Je n'ai strictement rien à dire sur l'ellipse. Je n'ai... aucune raison d'en parler non plus, en y pensant. J'en avais traité dans le cadre du plan, en disant que c'était la transition par défaut : on veut passer du point A au point B ? Pourquoi mettre quelque chose entre deux ! On s'arrête à A, on laisse tout vide et on recommence direct à B.

L'ellipse, d'après Wikipedia, consisterait à omettre des éléments "nécessaires" au récit. Non. C'est le contraire. On fait une ellipse justement parce que le passage tout le monde s'en fiche : les héroïnes sont à Ponyville, on veut qu'elles se rendent à Canterlot, on ne va pas passer deux heures avec elles dans le train !

L'ellipse consiste à sauter un passage pour l'épargner au lecteur.

Bon. Ça c'est la théorie.

Dans la pratique, l'ellipse est aussi utilisée pour provoquer la curiosité. Là Twilight dit aux keupines de se réunir pour qu'elle leur partage son plan et- soudain on est face à Sombra, avec Twilight enchaînée à ses pattes. Okay c'était définitivement une ellipse, et à cause d'elle on n'a pas pu entendre le plan. Le texte nous le cache, on veut le trouver ! Et en plus on nous a épargné la mise en place laborieuse du plan, c'est tout bénéf'.

Et bien sûr, l'ellipse peut aussi provoquer le suspense. C'est le principe du "cliffhanger", on finit le chapitre sur une révélation à renverser ta table très très fort. Applejack emmène Twilight dans une salle sombre, soudain Sombra apparaît dans les ténèbres et là le chapitre s'arrête. On est en droit de se demander ce qui va se passer. L'ellipse fait la même chose mais en plein chapitre : au lieu que le chapitre s'arrête, on passe à autre chose, genre Spike et les keupines au palais, il se passe des trucs puis nouvelle "ellipse" et on se retrouve à nouveau dans la pièce sombre avec Sombra pour la suite.
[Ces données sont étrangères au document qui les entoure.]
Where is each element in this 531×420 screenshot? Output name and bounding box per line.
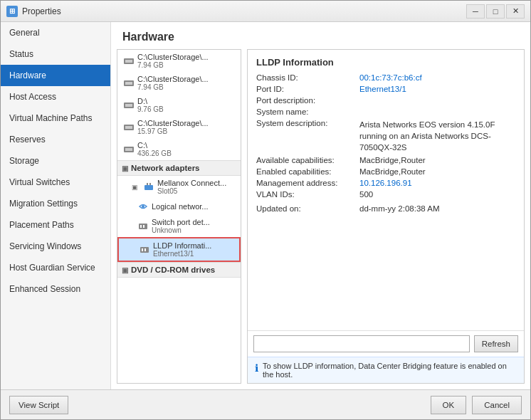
lldp-info-panel: LLDP Information Chassis ID: 00:1c:73:7c… [247, 49, 525, 384]
minimize-button[interactable]: ─ [466, 4, 485, 19]
disk-item-1[interactable]: C:\ClusterStorage\... 7.94 GB [117, 72, 241, 94]
info-row-vlan: VLAN IDs: 500 [256, 190, 515, 199]
disk-item-4[interactable]: C:\ 436.26 GB [117, 138, 241, 160]
properties-window: ⊞ Properties ─ □ ✕ General Status Hardwa… [0, 0, 531, 420]
view-script-button[interactable]: View Script [9, 396, 68, 414]
info-row-port-id: Port ID: Ethernet13/1 [256, 85, 515, 93]
svg-rect-16 [143, 225, 144, 228]
svg-rect-18 [142, 248, 143, 251]
refresh-button[interactable]: Refresh [474, 335, 518, 352]
lldp-info-item[interactable]: LLDP Informati... Ethernet13/1 [117, 237, 241, 262]
sidebar-item-general[interactable]: General [1, 22, 110, 43]
lldp-item-text: LLDP Informati... Ethernet13/1 [153, 241, 211, 258]
sidebar: General Status Hardware Host Access Virt… [1, 22, 111, 389]
cancel-button[interactable]: Cancel [472, 396, 522, 414]
sidebar-item-storage[interactable]: Storage [1, 150, 110, 172]
disk-item-2-text: D:\ 9.76 GB [137, 97, 164, 113]
disk-item-3-text: C:\ClusterStorage\... 15.97 GB [137, 119, 209, 135]
svg-rect-12 [149, 183, 151, 185]
svg-rect-15 [140, 225, 142, 228]
network-adapter-icon [143, 182, 154, 193]
search-input[interactable] [253, 335, 470, 352]
main-content: Hardware C:\ClusterStorage\... 7.94 GB [111, 22, 530, 389]
title-bar-left: ⊞ Properties [6, 6, 61, 17]
footer: View Script OK Cancel [1, 389, 530, 419]
network-expand-icon: ▣ [122, 164, 128, 172]
sidebar-item-virtual-switches[interactable]: Virtual Switches [1, 172, 110, 193]
vm-icon: ⊞ [6, 6, 18, 17]
footer-buttons: OK Cancel [431, 396, 522, 414]
title-bar: ⊞ Properties ─ □ ✕ [1, 1, 530, 22]
sidebar-item-status[interactable]: Status [1, 43, 110, 65]
info-row-system-name: System name: [256, 107, 515, 116]
svg-rect-5 [125, 104, 132, 107]
close-button[interactable]: ✕ [506, 4, 525, 19]
logical-network-icon [137, 201, 149, 212]
logical-network-item-text: Logical networ... [152, 202, 209, 211]
sidebar-item-vm-paths[interactable]: Virtual Machine Paths [1, 107, 110, 129]
switch-port-icon [137, 221, 149, 232]
disk-item-2[interactable]: D:\ 9.76 GB [117, 94, 241, 116]
info-row-updated: Updated on: dd-mm-yy 2:08:38 AM [256, 204, 515, 213]
info-row-mgmt-addr: Management address: 10.126.196.91 [256, 179, 515, 187]
maximize-button[interactable]: □ [486, 4, 505, 19]
disk-icon-4 [123, 144, 135, 155]
hardware-panels: C:\ClusterStorage\... 7.94 GB C:\Cluster… [111, 49, 530, 389]
svg-rect-7 [125, 126, 132, 129]
lldp-details: LLDP Information Chassis ID: 00:1c:73:7c… [248, 50, 524, 330]
svg-rect-1 [125, 60, 132, 63]
lldp-info-icon [139, 244, 150, 256]
hardware-tree-panel: C:\ClusterStorage\... 7.94 GB C:\Cluster… [117, 49, 241, 384]
window-title: Properties [22, 6, 61, 16]
sidebar-item-migration-settings[interactable]: Migration Settings [1, 193, 110, 214]
ok-button[interactable]: OK [431, 396, 467, 414]
expand-network-icon: ▣ [129, 182, 140, 193]
svg-rect-3 [125, 82, 132, 85]
sidebar-item-placement-paths[interactable]: Placement Paths [1, 214, 110, 236]
info-row-port-desc: Port description: [256, 96, 515, 105]
svg-rect-9 [125, 148, 132, 151]
info-row-enabled-cap: Enabled capabilities: MacBridge,Router [256, 167, 515, 176]
svg-point-13 [142, 205, 144, 208]
disk-icon-0 [123, 56, 135, 67]
switch-port-item-text: Switch port det... Unknown [152, 218, 210, 234]
sidebar-item-host-access[interactable]: Host Access [1, 86, 110, 107]
sidebar-item-hardware[interactable]: Hardware [1, 65, 110, 86]
dvd-expand-icon: ▣ [122, 266, 128, 274]
svg-rect-10 [144, 185, 153, 190]
switch-port-item[interactable]: Switch port det... Unknown [117, 215, 241, 237]
svg-rect-19 [144, 248, 146, 251]
network-section-header[interactable]: ▣ Network adapters [117, 160, 241, 176]
mellanox-adapter-item[interactable]: ▣ Mellanox Connect... Slot05 [117, 176, 241, 198]
lldp-notice: ℹ To show LLDP information, Data Center … [248, 357, 524, 383]
info-icon: ℹ [255, 362, 258, 374]
search-bar: Refresh [248, 330, 524, 357]
disk-item-1-text: C:\ClusterStorage\... 7.94 GB [137, 75, 209, 91]
dvd-section-header[interactable]: ▣ DVD / CD-ROM drives [117, 262, 241, 278]
window-controls: ─ □ ✕ [466, 4, 525, 19]
disk-item-0[interactable]: C:\ClusterStorage\... 7.94 GB [117, 50, 241, 72]
content-area: General Status Hardware Host Access Virt… [1, 22, 530, 389]
sidebar-item-enhanced-session[interactable]: Enhanced Session [1, 278, 110, 300]
page-title: Hardware [111, 22, 530, 49]
disk-icon-3 [123, 122, 135, 133]
mellanox-item-text: Mellanox Connect... Slot05 [157, 179, 226, 195]
disk-item-3[interactable]: C:\ClusterStorage\... 15.97 GB [117, 116, 241, 138]
sidebar-item-servicing-windows[interactable]: Servicing Windows [1, 236, 110, 257]
disk-icon-1 [123, 78, 135, 89]
disk-item-4-text: C:\ 436.26 GB [137, 141, 172, 157]
info-row-avail-cap: Available capabilities: MacBridge,Router [256, 156, 515, 164]
sidebar-item-host-guardian[interactable]: Host Guardian Service [1, 257, 110, 278]
logical-network-item[interactable]: Logical networ... [117, 198, 241, 215]
svg-rect-11 [147, 183, 148, 185]
disk-icon-2 [123, 100, 135, 111]
lldp-title: LLDP Information [256, 57, 515, 68]
sidebar-item-reserves[interactable]: Reserves [1, 129, 110, 150]
disk-item-0-text: C:\ClusterStorage\... 7.94 GB [137, 53, 209, 69]
info-row-sys-desc: System description: Arista Networks EOS … [256, 119, 515, 153]
info-row-chassis: Chassis ID: 00:1c:73:7c:b6:cf [256, 73, 515, 82]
Okay d'accord ça ce n'était pas une ellipse mais une "transition", un passage d'une scène à une autre. Sauf que bon, de mon point de vue, une ellipse est un type de transition.

Comment on fait une transition ? En général on termine la phrase, retour à la ligne, on crée une séparation de type "****" ou autre, j'ai même vu des-

-- PENDANT CE TEMPS, AILLEURS --

Comment ça mon style se dirige peu à peu vers l'ellipse ? Mais qu'est-ce qu- ça n'a pas de sens !
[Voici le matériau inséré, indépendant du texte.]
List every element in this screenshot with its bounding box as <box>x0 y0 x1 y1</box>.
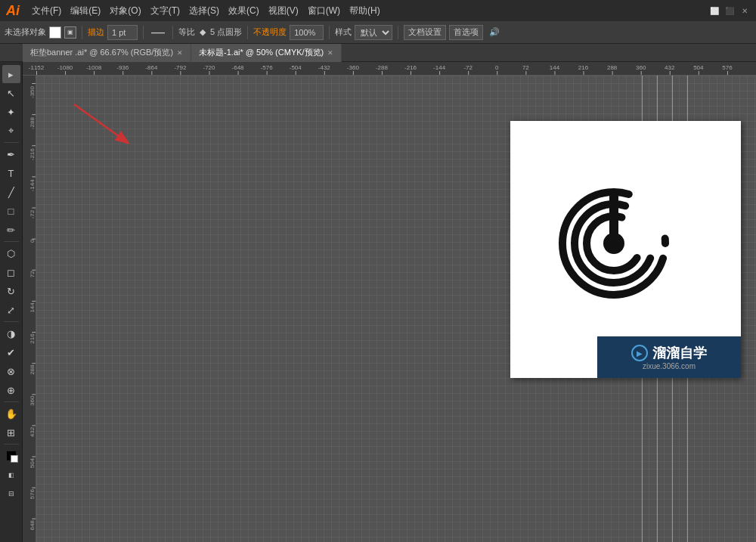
symbol-tool[interactable]: ⊕ <box>2 381 20 399</box>
select-label: 未选择对象 <box>5 26 46 38</box>
eraser-tool[interactable]: ◻ <box>2 263 20 281</box>
blend-tool[interactable]: ⊗ <box>2 362 20 380</box>
canvas-with-ruler: ▶ 溜溜自学 zixue.3066.com <box>23 76 756 542</box>
tool-sep3 <box>4 321 19 322</box>
close-button[interactable]: ✕ <box>739 5 750 16</box>
style-select[interactable]: 默认 <box>355 25 392 40</box>
menu-help[interactable]: 帮助(H) <box>349 5 380 17</box>
top-ruler-canvas <box>23 62 756 76</box>
prefs-button[interactable]: 首选项 <box>449 25 483 40</box>
opacity-label: 不透明度 <box>253 26 287 38</box>
app-logo: Ai <box>6 3 20 19</box>
ratio-label: 等比 <box>178 26 195 38</box>
menu-select[interactable]: 选择(S) <box>189 5 219 17</box>
minimize-button[interactable]: ⬜ <box>709 5 720 16</box>
document-artboard: ▶ 溜溜自学 zixue.3066.com <box>510 121 741 378</box>
menu-object[interactable]: 对象(O) <box>110 5 141 17</box>
lasso-tool[interactable]: ⌖ <box>2 122 20 140</box>
left-toolbar: ▸ ↖ ✦ ⌖ ✒ T ╱ □ ✏ ⬡ ◻ ↻ ⤢ ◑ ✔ ⊗ ⊕ ✋ ⊞ ◧ … <box>0 62 23 542</box>
maximize-button[interactable]: ⬛ <box>724 5 735 16</box>
tab-banner[interactable]: 柜垫banner .ai* @ 66.67% (RGB/预览) ✕ <box>23 44 191 62</box>
magic-wand-tool[interactable]: ✦ <box>2 103 20 121</box>
tool-sep4 <box>4 401 19 402</box>
arrow-indicator <box>67 97 157 160</box>
hand-tool[interactable]: ✋ <box>2 404 20 423</box>
eyedropper-tool[interactable]: ✔ <box>2 343 20 361</box>
menu-file[interactable]: 文件(F) <box>32 5 61 17</box>
rect-tool[interactable]: □ <box>2 202 20 220</box>
color-mode[interactable]: ◧ <box>2 466 20 484</box>
gradient-tool[interactable]: ◑ <box>2 324 20 342</box>
menu-window[interactable]: 窗口(W) <box>308 5 340 17</box>
watermark-logo: ▶ 溜溜自学 <box>631 344 707 362</box>
tool-sep5 <box>4 444 19 444</box>
tab-banner-label: 柜垫banner .ai* @ 66.67% (RGB/预览) <box>30 47 173 58</box>
menu-view[interactable]: 视图(V) <box>268 5 299 17</box>
style-label: 样式 <box>335 26 352 38</box>
fill-color[interactable] <box>2 447 20 465</box>
toolbar: 未选择对象 ▣ 描边 — 等比 ◆ 5 点圆形 不透明度 样式 默认 文档设置 … <box>0 21 756 44</box>
sep5 <box>329 26 330 39</box>
watermark: ▶ 溜溜自学 zixue.3066.com <box>597 336 741 378</box>
svg-line-0 <box>74 104 127 142</box>
line-tool[interactable]: ╱ <box>2 183 20 201</box>
ruler-left <box>23 76 36 542</box>
main-area: ▸ ↖ ✦ ⌖ ✒ T ╱ □ ✏ ⬡ ◻ ↻ ⤢ ◑ ✔ ⊗ ⊕ ✋ ⊞ ◧ … <box>0 62 756 542</box>
pen-tool[interactable]: ✒ <box>2 145 20 163</box>
canvas-viewport[interactable]: ▶ 溜溜自学 zixue.3066.com <box>36 76 756 542</box>
sep3 <box>172 26 173 39</box>
tab-untitled-label: 未标题-1.ai* @ 50% (CMYK/预览) <box>199 47 324 58</box>
left-ruler-canvas <box>23 76 36 542</box>
sep1 <box>82 26 82 39</box>
tabs-bar: 柜垫banner .ai* @ 66.67% (RGB/预览) ✕ 未标题-1.… <box>0 44 756 62</box>
screen-mode[interactable]: ⊟ <box>2 485 20 503</box>
menu-effects[interactable]: 效果(C) <box>228 5 259 17</box>
sep6 <box>398 26 398 39</box>
svg-point-6 <box>603 233 624 254</box>
tab-untitled[interactable]: 未标题-1.ai* @ 50% (CMYK/预览) ✕ <box>191 44 342 62</box>
arrow-tool[interactable]: ▸ <box>2 65 20 83</box>
watermark-text: 溜溜自学 <box>652 344 707 362</box>
opacity-input[interactable] <box>290 25 324 40</box>
paint-tool[interactable]: ⬡ <box>2 244 20 262</box>
stroke-label: 描边 <box>88 26 104 38</box>
canvas-area[interactable]: ▶ 溜溜自学 zixue.3066.com <box>23 62 756 542</box>
text-tool[interactable]: T <box>2 164 20 182</box>
arrow-svg <box>67 97 157 157</box>
zoom-tool[interactable]: ⊞ <box>2 423 20 441</box>
menu-text[interactable]: 文字(T) <box>150 5 180 17</box>
points-label: 5 点圆形 <box>210 26 242 38</box>
direct-select-tool[interactable]: ↖ <box>2 84 20 102</box>
tab-banner-close[interactable]: ✕ <box>177 49 183 57</box>
pencil-tool[interactable]: ✏ <box>2 221 20 239</box>
menu-bar[interactable]: 文件(F) 编辑(E) 对象(O) 文字(T) 选择(S) 效果(C) 视图(V… <box>32 5 380 17</box>
rotate-tool[interactable]: ↻ <box>2 282 20 300</box>
title-bar: Ai 文件(F) 编辑(E) 对象(O) 文字(T) 选择(S) 效果(C) 视… <box>0 0 756 21</box>
sep4 <box>247 26 248 39</box>
watermark-icon: ▶ <box>631 345 648 361</box>
stroke-value-input[interactable] <box>107 25 138 40</box>
doc-settings-button[interactable]: 文档设置 <box>404 25 446 40</box>
menu-edit[interactable]: 编辑(E) <box>70 5 101 17</box>
window-controls[interactable]: ⬜ ⬛ ✕ <box>709 5 750 16</box>
fill-swatch[interactable] <box>49 26 61 39</box>
tool-sep2 <box>4 241 19 242</box>
logo-design <box>553 183 674 304</box>
power-logo-svg <box>553 183 674 304</box>
ruler-top <box>23 62 756 76</box>
sep2 <box>143 26 144 39</box>
tab-untitled-close[interactable]: ✕ <box>327 49 333 57</box>
stroke-swatch[interactable]: ▣ <box>64 26 76 39</box>
tool-sep1 <box>4 142 19 143</box>
scale-tool[interactable]: ⤢ <box>2 301 20 319</box>
watermark-url: zixue.3066.com <box>643 362 696 370</box>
Non non je ne plaisante pas, quelqu'un vient de me dire que j'étais de plus en plus enclin à user de l'ellipse. Pas au sens où je sauterais des événements dans le récit, mais au sens où je les résumerais brutalement. Par exemple, au lieu de raconter comment Daring Do a récupéré la septième balle du dragon (sic), je dis juste "Elle récupéra la baballe".

Autre exemple ? Si je veux envoyer Twilight&Co à Canterlot, au lieu d'utiliser un séparateur de type "****", je me contente d'écrire : "Elles se rendirent à Canterlot." C'est déjà un tout petit peu moins flemmard, un peu plus propre mais toujours aussi bâclé.
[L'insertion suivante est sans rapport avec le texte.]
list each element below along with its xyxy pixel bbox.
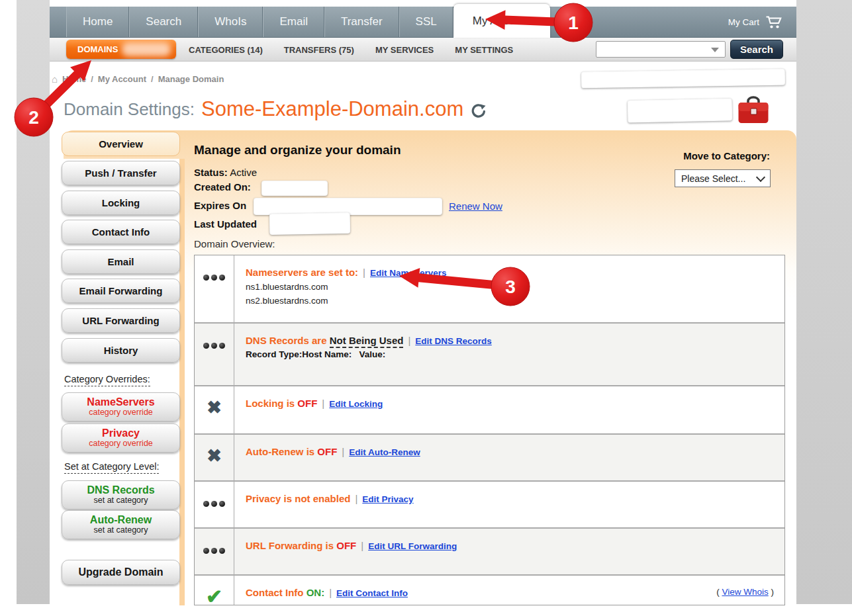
redacted-updated-date — [269, 212, 351, 235]
separator: | — [329, 587, 332, 598]
redacted-created-date — [261, 181, 328, 196]
sub-nav-item-transfers-75-[interactable]: TRANSFERS (75) — [284, 45, 354, 55]
top-nav-tab-ssl[interactable]: SSL — [399, 7, 453, 37]
title-segment: OFF — [336, 540, 356, 551]
overview-row-edit-auto-renew: ✖Auto-Renew is OFF|Edit Auto-Renew — [195, 435, 784, 482]
sidebar-tab-locking[interactable]: Locking — [62, 191, 180, 215]
top-nav-tab-transfer[interactable]: Transfer — [324, 7, 399, 37]
title-segment: Privacy is not enabled — [246, 493, 350, 504]
my-cart-button[interactable]: My Cart — [728, 7, 783, 38]
top-navigation-bar: HomeSearchWhoIsEmailTransferSSLMy Accoun… — [50, 7, 796, 38]
edit-privacy-link[interactable]: Edit Privacy — [362, 494, 413, 504]
separator: | — [322, 398, 324, 409]
sidebar-tab-url-forwarding[interactable]: URL Forwarding — [62, 308, 180, 333]
overview-row-edit-contact-info: ✔Contact Info ON:|Edit Contact Info( Vie… — [195, 576, 784, 605]
edit-locking-link[interactable]: Edit Locking — [329, 399, 383, 409]
search-button[interactable]: Search — [730, 40, 783, 59]
breadcrumb-item-my-account[interactable]: My Account — [98, 74, 146, 84]
category-overrides-heading: Category Overrides: — [64, 374, 150, 386]
sub-nav-domains-tab[interactable]: DOMAINS — [66, 40, 176, 59]
renew-now-link[interactable]: Renew Now — [449, 200, 502, 212]
page-title-prefix: Domain Settings: — [64, 99, 195, 120]
top-nav-tab-my-account[interactable]: My Account — [453, 4, 550, 38]
top-nav-tab-whois[interactable]: WhoIs — [198, 7, 263, 37]
set-at-category-heading: Set at Category Level: — [64, 461, 159, 474]
sidebar-tab-history[interactable]: History — [62, 338, 180, 363]
sidebar-upgrade-domain-button[interactable]: Upgrade Domain — [62, 560, 180, 585]
row-content: Contact Info ON:|Edit Contact Info( View… — [234, 576, 784, 605]
separator: | — [342, 446, 344, 457]
breadcrumb-separator: / — [91, 74, 93, 84]
sub-nav-item-my-settings[interactable]: MY SETTINGS — [455, 45, 513, 55]
toolbox-icon[interactable] — [737, 96, 769, 128]
row-title: DNS Records are Not Being Used|Edit DNS … — [246, 335, 775, 346]
expires-on-label: Expires On — [194, 200, 246, 211]
sidebar-tab-push-transfer[interactable]: Push / Transfer — [62, 161, 180, 185]
home-icon: ⌂ — [52, 73, 58, 85]
row-content: Privacy is not enabled|Edit Privacy — [234, 482, 784, 527]
dots-icon — [195, 529, 234, 574]
edit-nameservers-link[interactable]: Edit NameServers — [370, 268, 447, 278]
sidebar-tab-email[interactable]: Email — [62, 249, 180, 274]
overview-row-edit-dns-records: DNS Records are Not Being Used|Edit DNS … — [195, 324, 784, 386]
combobox-dropdown-arrow-icon[interactable] — [711, 48, 719, 52]
sidebar-tab-email-forwarding[interactable]: Email Forwarding — [62, 279, 180, 303]
domain-search-input[interactable] — [599, 42, 711, 57]
refresh-icon[interactable] — [470, 103, 486, 119]
my-cart-label: My Cart — [728, 17, 759, 27]
status-value: Active — [230, 167, 257, 178]
redacted-account-info — [581, 69, 785, 89]
row-title: Contact Info ON:|Edit Contact Info — [246, 587, 775, 598]
domain-settings-page: HomeSearchWhoIsEmailTransferSSLMy Accoun… — [0, 0, 852, 616]
sidebar-category-auto-renew[interactable]: Auto-Renewset at category — [62, 510, 180, 539]
view-whois-note: ( View Whois ) — [716, 587, 774, 597]
note-suffix: ) — [769, 587, 774, 597]
edit-contact-info-link[interactable]: Edit Contact Info — [336, 588, 408, 598]
breadcrumb-item-home[interactable]: Home — [62, 74, 86, 84]
edit-auto-renew-link[interactable]: Edit Auto-Renew — [349, 447, 420, 457]
sidebar-tab-overview[interactable]: Overview — [62, 132, 180, 156]
sub-nav-item-my-services[interactable]: MY SERVICES — [375, 45, 434, 55]
row-title: Auto-Renew is OFF|Edit Auto-Renew — [246, 446, 775, 457]
top-nav-tab-email[interactable]: Email — [263, 7, 324, 37]
page-title: Domain Settings: Some-Example-Domain.com — [64, 97, 486, 121]
button-title: Privacy — [102, 428, 140, 439]
sidebar-override-nameservers[interactable]: NameServerscategory override — [62, 392, 180, 421]
edit-dns-records-link[interactable]: Edit DNS Records — [415, 336, 492, 346]
title-segment: OFF — [317, 446, 337, 457]
x-icon: ✖ — [195, 435, 234, 480]
breadcrumb: ⌂ Home/My Account/Manage Domain — [52, 73, 224, 85]
check-icon: ✔ — [195, 576, 234, 605]
sidebar-category-dns-records[interactable]: DNS Recordsset at category — [62, 480, 180, 509]
status-line: Status: Active — [194, 167, 257, 178]
sidebar-tab-contact-info[interactable]: Contact Info — [62, 220, 180, 244]
x-icon: ✖ — [195, 386, 234, 433]
overview-row-edit-locking: ✖Locking is OFF|Edit Locking — [195, 386, 784, 435]
edit-url-forwarding-link[interactable]: Edit URL Forwarding — [368, 541, 457, 551]
dots-icon — [195, 255, 234, 322]
separator: | — [355, 493, 357, 504]
domain-search-combobox[interactable] — [596, 41, 726, 58]
view-whois-link[interactable]: View Whois — [722, 587, 768, 597]
domain-name: Some-Example-Domain.com — [201, 97, 463, 121]
sidebar-override-privacy[interactable]: Privacycategory override — [62, 423, 180, 453]
separator: | — [408, 335, 410, 346]
title-segment: Locking is — [246, 398, 297, 409]
title-segment: DNS Records are — [246, 335, 330, 346]
sub-nav-item-categories-14-[interactable]: CATEGORIES (14) — [189, 45, 263, 55]
dots-icon — [195, 324, 234, 385]
redacted-domains-count — [122, 42, 171, 56]
row-title: Nameservers are set to:|Edit NameServers — [246, 267, 775, 278]
button-subtitle: set at category — [94, 496, 148, 506]
overview-row-edit-nameservers: Nameservers are set to:|Edit NameServers… — [195, 255, 784, 324]
top-nav-tab-search[interactable]: Search — [129, 7, 198, 37]
button-title: NameServers — [87, 397, 154, 408]
title-segment: Nameservers are set to: — [246, 267, 358, 278]
category-select[interactable]: Please Select... — [675, 169, 771, 187]
left-page-margin — [17, 0, 50, 604]
title-segment: OFF — [297, 398, 317, 409]
button-subtitle: set at category — [94, 526, 148, 535]
breadcrumb-item-manage-domain[interactable]: Manage Domain — [158, 74, 224, 84]
top-nav-tab-home[interactable]: Home — [66, 7, 129, 37]
title-segment: Contact Info — [246, 587, 307, 598]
Au final, un texte est une suite d'événements. Si je dis "Elles se rendirent à Canterlot", c'est un événement. Mais qui se décompose en tout une série d'événements : "elles vont à la gare -- elles attendent le train -- le train arrive -- elles grimpent à bord..." et chacun de ses événements, à son tour : "Twilight s'étonne que le train n'est pas encore là -- Dash va se renseigner -- Applejack dit à Twi' de se détendre..." et ces événements à leur tour... okay vous avez compris.

On a donc toute une série d'événements détaillés, puis soudain un événement général, "elles se rendirent à Canterlot", puis de nouveau une foule d'événements détaillés. Un style ellipsé fait le contraire : on a toute une série d'événements généraux et, de temps à autres, quelques événements détaillés, avant de repartir dans le général. C'est comme ça que j'écris Bronify.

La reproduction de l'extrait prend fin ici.